Part:BBa_K2389060

gvpA+C under lac promoter

gvp3.0 is an engineered operon consisting of different alleles of gas vesicle protein (gvp) genes, gvpA and gvpC. Both genes encode for the main structural proteins of gas vesicles, though, the different versions of gvpC (gvpC16 and gvpC20Ψ) allow for the production of varied gas vesicle phenotypes. Expression of the gvp3.0 construct is under control of the lac promoter (pLac), allowing inducible expression using IPTG in the presence of cAMP.

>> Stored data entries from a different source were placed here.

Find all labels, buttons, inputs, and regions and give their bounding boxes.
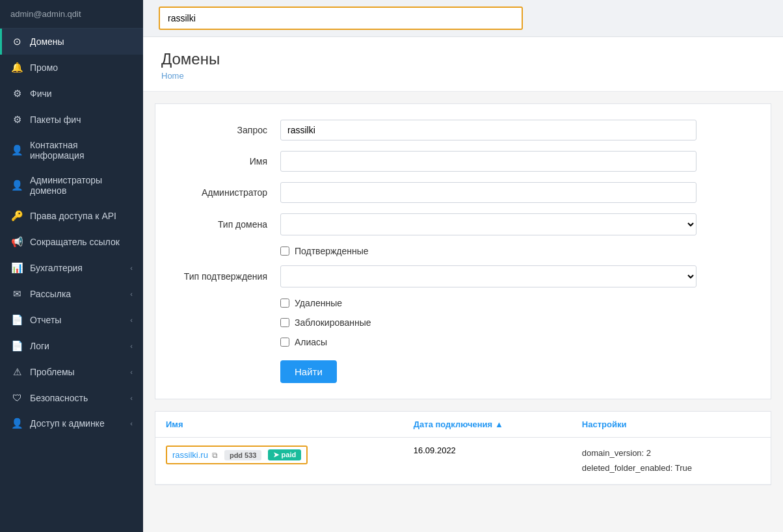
chevron-right5-icon: ‹ [130,368,133,376]
domain-link[interactable]: rassilki.ru [172,450,208,460]
sidebar-item-prava-dostupa[interactable]: 🔑 Права доступа к API [0,203,143,229]
administrator-row: Администратор [176,182,750,203]
user3-icon: 👤 [10,418,23,429]
main-content: Домены Home Запрос Имя Администратор Тип… [143,0,783,532]
chevron-right6-icon: ‹ [130,394,133,402]
badge-pdd: pdd 533 [224,450,262,460]
copy-icon[interactable]: ⧉ [212,451,218,460]
sidebar: admin@admin.qdit ⊙ Домены 🔔 Промо ⚙ Фичи… [0,0,143,532]
chevron-right2-icon: ‹ [130,290,133,298]
page-content: Домены Home Запрос Имя Администратор Тип… [143,37,783,532]
sidebar-item-rassylka[interactable]: ✉ Рассылка ‹ [0,281,143,307]
sidebar-item-dostup-adminka[interactable]: 👤 Доступ к админке ‹ [0,410,143,436]
sidebar-user: admin@admin.qdit [0,0,143,29]
topbar-search-input[interactable] [159,7,523,30]
chevron-right-icon: ‹ [130,264,133,272]
sidebar-item-promo[interactable]: 🔔 Промо [0,55,143,81]
imya-input[interactable] [280,151,697,172]
page-title: Домены [161,50,765,68]
bell-icon: 🔔 [10,62,23,73]
podtverzhdennye-checkbox[interactable] [280,246,289,256]
sidebar-item-buhgalteriya[interactable]: 📊 Бухгалтерия ‹ [0,255,143,281]
sidebar-item-label: Промо [30,62,133,73]
sidebar-item-kontaktnaya[interactable]: 👤 Контактная информация [0,133,143,168]
domain-cell-inner: rassilki.ru ⧉ pdd 533 ➤ paid [166,446,308,464]
tip-domena-label: Тип домена [176,219,280,230]
sidebar-item-sokrashatel[interactable]: 📢 Сокращатель ссылок [0,229,143,255]
doc2-icon: 📄 [10,340,23,352]
sidebar-item-label: Домены [30,36,133,47]
table-row: rassilki.ru ⧉ pdd 533 ➤ paid 16.09.2022 [155,438,771,485]
tip-podtverzhdeniya-select[interactable] [280,265,697,287]
zablokirovannye-label: Заблокированные [295,317,371,328]
sidebar-item-label: Администраторы доменов [30,175,133,196]
sidebar-item-logi[interactable]: 📄 Логи ‹ [0,333,143,359]
chevron-right4-icon: ‹ [130,342,133,350]
podtverzhdennye-label: Подтвержденные [295,246,369,256]
settings-text: domain_version: 2 deleted_folder_enabled… [582,446,760,476]
sort-up-icon: ▲ [495,419,503,429]
sidebar-item-label: Контактная информация [30,140,133,161]
user2-icon: 👤 [10,180,23,191]
globe-icon: ⊙ [10,36,23,47]
sidebar-item-label: Доступ к админке [30,418,124,429]
chevron-right3-icon: ‹ [130,316,133,324]
aliasy-row: Алиасы [280,337,750,347]
zablokirovannye-checkbox[interactable] [280,318,289,327]
domain-cell: rassilki.ru ⧉ pdd 533 ➤ paid [155,438,403,485]
tip-domena-select[interactable] [280,213,697,235]
tip-podtverzhdeniya-label: Тип подтверждения [176,271,280,282]
results-table: Имя Дата подключения ▲ Настройки [155,412,771,485]
udalennye-label: Удаленные [295,298,342,308]
col-name-header: Имя [155,412,403,438]
zablokirovannye-row: Заблокированные [280,317,750,328]
key-icon: 🔑 [10,210,23,222]
date-cell: 16.09.2022 [403,438,572,485]
zapros-label: Запрос [176,125,280,135]
sidebar-item-domeny[interactable]: ⊙ Домены [0,29,143,55]
sidebar-item-label: Фичи [30,88,133,99]
aliasy-checkbox[interactable] [280,338,289,347]
gear2-icon: ⚙ [10,114,23,126]
chart-icon: 📊 [10,262,23,274]
administrator-input[interactable] [280,182,697,203]
aliasy-label: Алиасы [295,337,327,347]
find-button[interactable]: Найти [280,360,337,383]
settings-cell: domain_version: 2 deleted_folder_enabled… [572,438,771,485]
mail-icon: ✉ [10,288,23,300]
tip-domena-row: Тип домена [176,213,750,235]
zapros-row: Запрос [176,120,750,140]
udalennye-checkbox[interactable] [280,299,289,308]
col-date-sort[interactable]: Дата подключения ▲ [414,419,503,429]
col-settings-header: Настройки [572,412,771,438]
topbar [143,0,783,37]
sidebar-item-pakety-fich[interactable]: ⚙ Пакеты фич [0,107,143,133]
tip-podtverzhdeniya-row: Тип подтверждения [176,265,750,287]
user-icon: 👤 [10,144,23,156]
sidebar-item-label: Отчеты [30,315,124,325]
col-name-sort[interactable]: Имя [166,419,183,429]
sidebar-item-otchety[interactable]: 📄 Отчеты ‹ [0,307,143,333]
results-section: Имя Дата подключения ▲ Настройки [155,411,771,485]
arrow-icon: ➤ [273,451,279,459]
sidebar-item-fichi[interactable]: ⚙ Фичи [0,81,143,107]
gear-icon: ⚙ [10,88,23,100]
sidebar-item-label: Логи [30,341,124,351]
table-header-row: Имя Дата подключения ▲ Настройки [155,412,771,438]
chevron-right7-icon: ‹ [130,419,133,427]
doc-icon: 📄 [10,314,23,326]
administrator-label: Администратор [176,187,280,198]
sidebar-item-administratory[interactable]: 👤 Администраторы доменов [0,168,143,203]
badge-paid: ➤ paid [268,449,301,460]
sidebar-item-label: Проблемы [30,367,124,377]
search-form: Запрос Имя Администратор Тип домена Подт… [155,103,771,399]
breadcrumb: Home [161,71,765,81]
col-date-header: Дата подключения ▲ [403,412,572,438]
sidebar-item-problemy[interactable]: ⚠ Проблемы ‹ [0,359,143,385]
sidebar-item-bezopasnost[interactable]: 🛡 Безопасность ‹ [0,385,143,410]
sidebar-item-label: Бухгалтерия [30,263,124,273]
warning-icon: ⚠ [10,366,23,378]
podtverzhdennye-row: Подтвержденные [280,246,750,256]
sidebar-item-label: Пакеты фич [30,114,133,125]
zapros-input[interactable] [280,120,697,140]
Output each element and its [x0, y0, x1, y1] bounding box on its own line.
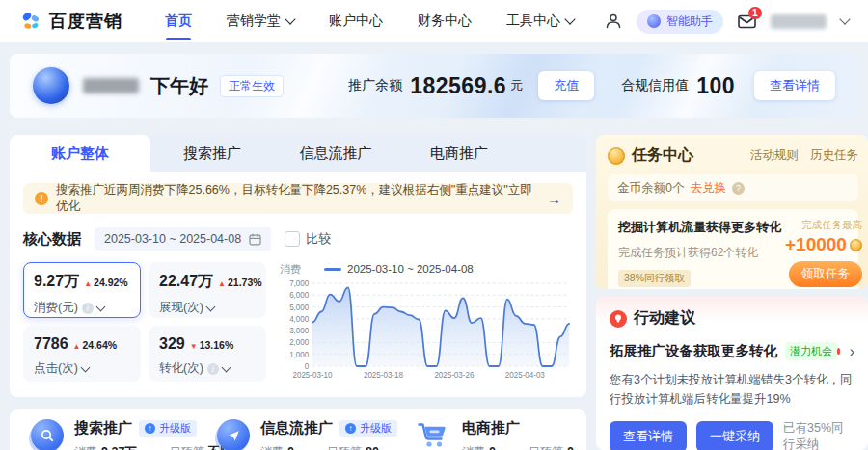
- credit-label: 合规信用值: [621, 77, 689, 94]
- product-search-ads[interactable]: 搜索推广 升级版 消费 9.27万 日预算 不限: [31, 419, 217, 450]
- baidu-marketing-dashboard: 百度营销 首页 营销学堂 账户中心 财务中心 工具中心: [0, 0, 868, 450]
- balance-value: 182569.6: [410, 73, 506, 99]
- svg-text:3,000: 3,000: [289, 327, 309, 335]
- credit-value: 100: [696, 73, 735, 99]
- nav-item-account-center[interactable]: 账户中心: [329, 0, 383, 42]
- overview-tabs: 账户整体 搜索推广 信息流推广 电商推广: [10, 135, 586, 172]
- assistant-label: 智能助手: [666, 13, 713, 30]
- task-card: 挖掘计算机流量获得更多转化 完成任务预计获得62个转化 38%同行领取 完成任务…: [608, 209, 858, 289]
- kpi-delta: 24.92%: [94, 277, 128, 288]
- right-column: 任务中心 活动规则 历史任务 金币余额0个 去兑换 挖掘计算机流量获得更多转化 …: [596, 135, 868, 450]
- peer-adoption-note: 已有35%同行采纳: [783, 420, 854, 450]
- tab-account-overall[interactable]: 账户整体: [10, 135, 150, 172]
- upgrade-badge: 升级版: [139, 420, 197, 437]
- brand-logo[interactable]: 百度营销: [19, 10, 122, 33]
- spend-value: 0: [489, 445, 496, 450]
- balance-unit: 元: [510, 77, 523, 94]
- action-suggestions-panel: 行动建议 拓展推广设备获取更多转化 潜力机会 › 您有3个计划未投放计算机端错失…: [596, 297, 868, 450]
- nav-item-academy[interactable]: 营销学堂: [227, 0, 294, 42]
- gold-coin-icon: [850, 239, 862, 251]
- budget-label: 日预算: [529, 444, 563, 450]
- person-icon[interactable]: [605, 13, 622, 30]
- consumption-chart: 消费 2025-03-10 ~ 2025-04-08 01,0002,0003,…: [280, 262, 573, 384]
- activity-rules-link[interactable]: 活动规则: [750, 147, 799, 164]
- budget-value: 0: [567, 445, 574, 450]
- task-history-link[interactable]: 历史任务: [810, 147, 858, 164]
- assistant-button[interactable]: 智能助手: [637, 10, 723, 34]
- kpi-value: 329: [159, 335, 185, 353]
- tab-feed-ads[interactable]: 信息流推广: [274, 135, 397, 172]
- svg-text:2025-03-18: 2025-03-18: [364, 371, 403, 380]
- product-name: 搜索推广: [74, 419, 132, 437]
- kpi-label: 点击(次): [34, 360, 78, 377]
- suggestion-header[interactable]: 拓展推广设备获取更多转化 潜力机会 ›: [610, 342, 854, 360]
- assistant-orb-icon: [647, 14, 661, 28]
- tab-filler: [521, 135, 586, 172]
- nav-item-finance-center[interactable]: 财务中心: [418, 0, 472, 42]
- recharge-button[interactable]: 充值: [538, 71, 594, 100]
- svg-text:6,000: 6,000: [289, 291, 309, 300]
- kpi-card-impressions[interactable]: 22.47万 ▲ 21.73% 展现(次): [149, 262, 266, 318]
- chevron-down-icon[interactable]: [95, 302, 105, 311]
- account-banner: 下午好 正常生效 推广余额 182569.6 元 充值 合规信用值 100 查看…: [10, 54, 858, 118]
- product-ecommerce-ads[interactable]: 电商推广 消费 0 日预算 0: [415, 419, 574, 450]
- claim-task-button[interactable]: 领取任务: [789, 261, 862, 287]
- nav-item-tools-center[interactable]: 工具中心: [506, 0, 574, 42]
- avatar[interactable]: [33, 67, 69, 104]
- kpi-card-conversions[interactable]: 329 ▼ 13.16% 转化(次): [149, 326, 266, 382]
- kpi-value: 7786: [34, 335, 68, 353]
- tab-search-ads[interactable]: 搜索推广: [150, 135, 274, 172]
- chevron-down-icon[interactable]: [839, 13, 850, 24]
- date-range-picker[interactable]: 2025-03-10 ~ 2025-04-08: [95, 227, 271, 251]
- account-overview-card: 搜索推广近两周消费下降25.66%，目标转化量下降25.37%，建议根据右侧"重…: [10, 172, 586, 397]
- compare-checkbox[interactable]: [285, 231, 300, 247]
- svg-text:1,000: 1,000: [289, 351, 309, 359]
- svg-text:2025-03-10: 2025-03-10: [293, 371, 333, 380]
- svg-text:4,000: 4,000: [289, 315, 309, 324]
- nav-item-home[interactable]: 首页: [165, 0, 192, 42]
- tab-ecommerce-ads[interactable]: 电商推广: [397, 135, 521, 172]
- task-peer-tag: 38%同行领取: [618, 270, 691, 287]
- chevron-down-icon[interactable]: [80, 362, 90, 372]
- kpi-card-clicks[interactable]: 7786 ▲ 24.64% 点击(次): [23, 326, 141, 382]
- gold-coin-icon: [608, 147, 625, 165]
- task-desc: 完成任务预计获得62个转化: [618, 245, 781, 261]
- stats-and-chart: 9.27万 ▲ 24.92% 消费(元) 22.47万 ▲: [23, 262, 573, 384]
- view-detail-button[interactable]: 查看详情: [610, 421, 687, 450]
- compare-label: 比较: [306, 230, 331, 248]
- product-feed-ads[interactable]: 信息流推广 升级版 消费 0 日预算 80: [217, 419, 415, 450]
- nav-right-cluster: 智能助手 1: [605, 10, 849, 34]
- alert-arrow-link[interactable]: →: [547, 191, 561, 207]
- info-circle-icon[interactable]: [82, 303, 94, 314]
- optimization-alert[interactable]: 搜索推广近两周消费下降25.66%，目标转化量下降25.37%，建议根据右侧"重…: [23, 183, 573, 214]
- kpi-card-cost[interactable]: 9.27万 ▲ 24.92% 消费(元): [23, 262, 141, 318]
- info-circle-icon[interactable]: [207, 363, 219, 375]
- chevron-down-icon[interactable]: [205, 302, 215, 311]
- cart-icon: [415, 419, 451, 450]
- credit-detail-button[interactable]: 查看详情: [754, 71, 835, 100]
- mail-badge: 1: [748, 7, 762, 19]
- paper-plane-icon: [217, 419, 250, 450]
- spend-value: 9.27万: [101, 444, 137, 450]
- greeting: 下午好: [150, 73, 208, 99]
- magnifier-icon: [31, 419, 64, 450]
- lightbulb-icon: [610, 310, 627, 328]
- kpi-delta: 13.16%: [200, 339, 234, 351]
- help-circle-icon[interactable]: [732, 182, 745, 195]
- chevron-down-icon: [564, 13, 575, 24]
- budget-value: 80: [366, 445, 379, 450]
- legend-series-name: 2025-03-10 ~ 2025-04-08: [347, 263, 474, 275]
- svg-text:7,000: 7,000: [289, 279, 309, 288]
- chevron-down-icon[interactable]: [221, 362, 231, 372]
- chevron-right-icon[interactable]: ›: [850, 344, 854, 359]
- mail-button[interactable]: 1: [738, 14, 756, 29]
- redeem-link[interactable]: 去兑换: [690, 180, 726, 197]
- one-click-adopt-button[interactable]: 一键采纳: [696, 421, 773, 450]
- spend-value: 0: [287, 445, 294, 450]
- task-reward: +10000: [785, 234, 847, 255]
- product-name: 信息流推广: [260, 419, 333, 437]
- triangle-down-icon: ▼: [190, 342, 198, 351]
- kpi-delta: 21.73%: [228, 277, 262, 288]
- account-name-redacted[interactable]: [771, 14, 827, 29]
- kpi-label: 展现(次): [159, 300, 203, 316]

Gas vesicles are impermeable to water and entrap ambient gases within their structure. This property leads to an overall change in cytosolic density which has been seen to confer buoyancy to microorganisms which synthesize gas vesicle proteins. Our gvp3.0 construct is based off of the wild-type cluster found in the cyanobacterium Planktothrix rubescens. We have maintained this wild-type sequence of the gvp gene repeats, as this arrangement has been found to be conserved in the buoyant strains of P. rubescens. We hypothesize that the preservation of this sequence may have influence stoichiometric control of gvp subunits, or transcriptional efficiency.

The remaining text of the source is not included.